Records from a data source
•••

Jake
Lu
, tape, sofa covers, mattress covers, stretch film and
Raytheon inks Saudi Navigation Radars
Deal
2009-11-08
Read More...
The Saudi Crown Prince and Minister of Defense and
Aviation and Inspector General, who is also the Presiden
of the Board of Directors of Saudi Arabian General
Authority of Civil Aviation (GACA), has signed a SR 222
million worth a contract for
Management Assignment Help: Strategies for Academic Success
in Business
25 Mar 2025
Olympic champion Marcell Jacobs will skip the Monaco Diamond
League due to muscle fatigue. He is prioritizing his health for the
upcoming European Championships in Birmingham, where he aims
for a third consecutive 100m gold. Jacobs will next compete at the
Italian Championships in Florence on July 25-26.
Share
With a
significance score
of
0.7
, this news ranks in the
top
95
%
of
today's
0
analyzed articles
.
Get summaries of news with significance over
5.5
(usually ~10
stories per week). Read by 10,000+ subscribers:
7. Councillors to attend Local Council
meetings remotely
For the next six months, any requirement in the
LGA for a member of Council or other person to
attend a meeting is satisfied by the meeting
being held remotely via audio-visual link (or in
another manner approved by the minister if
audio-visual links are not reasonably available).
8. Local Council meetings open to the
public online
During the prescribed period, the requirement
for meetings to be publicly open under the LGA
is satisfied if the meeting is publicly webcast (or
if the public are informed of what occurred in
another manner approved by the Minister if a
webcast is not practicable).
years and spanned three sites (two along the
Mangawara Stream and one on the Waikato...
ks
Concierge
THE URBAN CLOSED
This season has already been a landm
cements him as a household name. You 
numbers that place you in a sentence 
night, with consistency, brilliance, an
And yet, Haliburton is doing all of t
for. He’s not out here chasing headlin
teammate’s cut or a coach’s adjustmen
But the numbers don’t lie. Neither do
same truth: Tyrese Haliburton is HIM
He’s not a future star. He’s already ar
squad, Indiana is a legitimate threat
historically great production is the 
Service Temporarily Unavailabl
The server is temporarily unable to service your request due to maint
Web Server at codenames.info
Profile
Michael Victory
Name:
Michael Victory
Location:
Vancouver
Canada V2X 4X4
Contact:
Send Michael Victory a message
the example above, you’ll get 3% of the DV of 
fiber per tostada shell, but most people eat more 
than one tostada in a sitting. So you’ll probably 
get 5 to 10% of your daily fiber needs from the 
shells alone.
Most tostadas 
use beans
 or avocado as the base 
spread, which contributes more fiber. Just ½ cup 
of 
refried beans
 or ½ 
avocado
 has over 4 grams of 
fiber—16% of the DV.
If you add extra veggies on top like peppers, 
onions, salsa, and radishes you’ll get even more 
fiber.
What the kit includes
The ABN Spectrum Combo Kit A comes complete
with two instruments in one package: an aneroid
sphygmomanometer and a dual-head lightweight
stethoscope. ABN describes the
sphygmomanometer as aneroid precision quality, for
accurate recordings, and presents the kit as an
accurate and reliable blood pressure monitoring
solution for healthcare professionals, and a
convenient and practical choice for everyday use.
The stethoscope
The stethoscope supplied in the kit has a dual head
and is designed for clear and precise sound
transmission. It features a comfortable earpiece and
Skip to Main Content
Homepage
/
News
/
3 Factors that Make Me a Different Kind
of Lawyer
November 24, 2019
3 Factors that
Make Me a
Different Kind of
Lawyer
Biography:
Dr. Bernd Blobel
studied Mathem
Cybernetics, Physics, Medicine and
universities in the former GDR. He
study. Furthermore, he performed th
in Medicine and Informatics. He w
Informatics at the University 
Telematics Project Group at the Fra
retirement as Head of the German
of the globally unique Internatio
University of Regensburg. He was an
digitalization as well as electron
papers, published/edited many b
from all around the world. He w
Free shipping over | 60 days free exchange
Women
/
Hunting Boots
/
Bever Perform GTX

•••

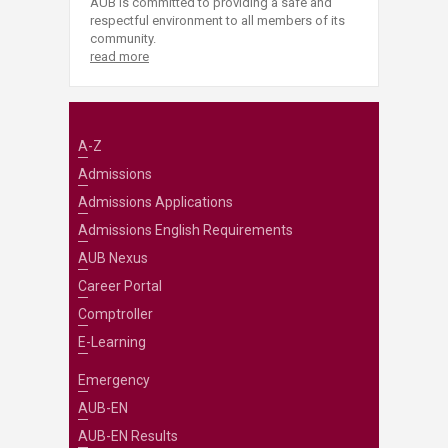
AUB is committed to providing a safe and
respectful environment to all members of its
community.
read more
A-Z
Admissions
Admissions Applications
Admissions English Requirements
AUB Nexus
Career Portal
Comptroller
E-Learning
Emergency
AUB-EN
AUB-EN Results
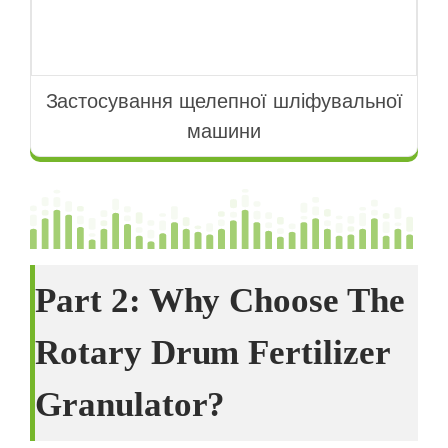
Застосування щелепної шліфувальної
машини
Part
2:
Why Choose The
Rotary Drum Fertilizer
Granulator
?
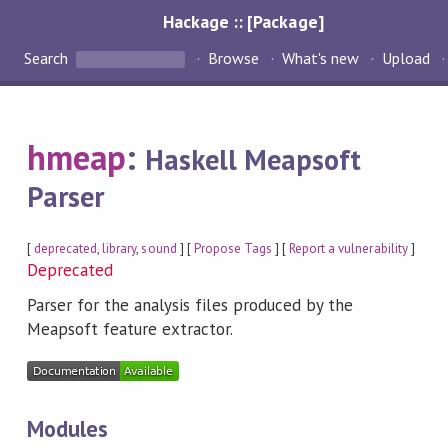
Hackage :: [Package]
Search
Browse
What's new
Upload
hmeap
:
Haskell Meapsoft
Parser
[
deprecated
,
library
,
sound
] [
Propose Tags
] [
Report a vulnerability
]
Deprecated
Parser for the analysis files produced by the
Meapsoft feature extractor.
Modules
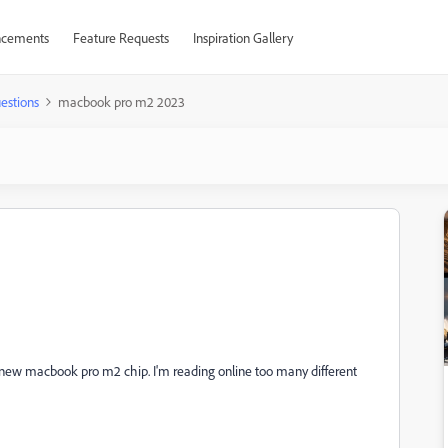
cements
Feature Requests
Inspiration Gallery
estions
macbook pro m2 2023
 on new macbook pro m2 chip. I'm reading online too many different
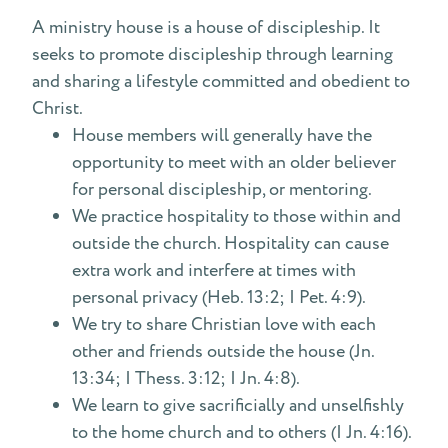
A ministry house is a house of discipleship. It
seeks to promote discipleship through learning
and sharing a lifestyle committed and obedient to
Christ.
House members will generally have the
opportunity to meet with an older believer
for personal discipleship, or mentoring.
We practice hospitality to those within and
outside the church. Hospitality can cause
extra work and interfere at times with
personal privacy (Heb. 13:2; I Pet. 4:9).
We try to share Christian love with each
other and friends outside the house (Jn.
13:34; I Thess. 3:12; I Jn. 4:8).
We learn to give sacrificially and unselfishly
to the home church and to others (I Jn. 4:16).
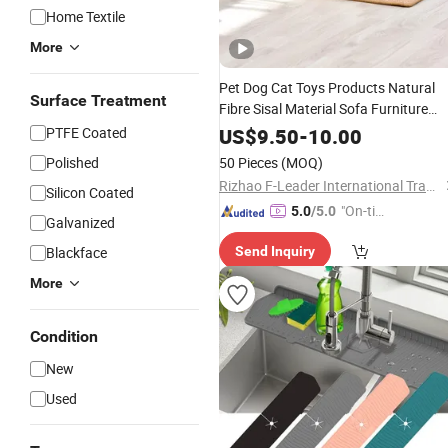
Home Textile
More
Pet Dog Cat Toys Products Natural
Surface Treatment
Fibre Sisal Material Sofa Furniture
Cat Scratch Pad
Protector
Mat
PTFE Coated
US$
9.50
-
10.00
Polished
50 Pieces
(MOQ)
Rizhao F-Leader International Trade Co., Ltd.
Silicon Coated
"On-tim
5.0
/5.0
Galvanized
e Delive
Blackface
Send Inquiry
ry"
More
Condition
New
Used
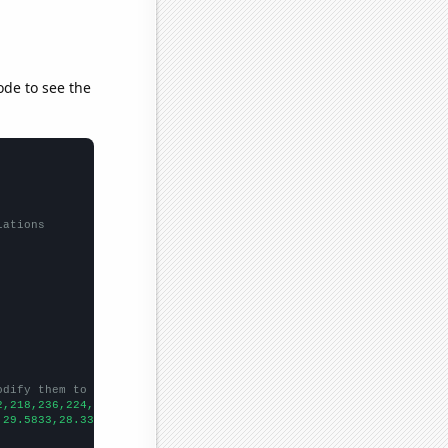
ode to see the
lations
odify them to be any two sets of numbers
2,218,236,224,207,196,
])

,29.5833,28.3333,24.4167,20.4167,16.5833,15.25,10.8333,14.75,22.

•••

(Task prompt) Given the records above, reproduce precisely and only the lines between the line holding "from all around the world. He w" and the line holding "Bever Perform GTX", inclusive.

(Solution to the problem)
from all around the world. He w
Free shipping over | 60 days free exchange
Women
/
Hunting Boots
/
Bever Perform GTX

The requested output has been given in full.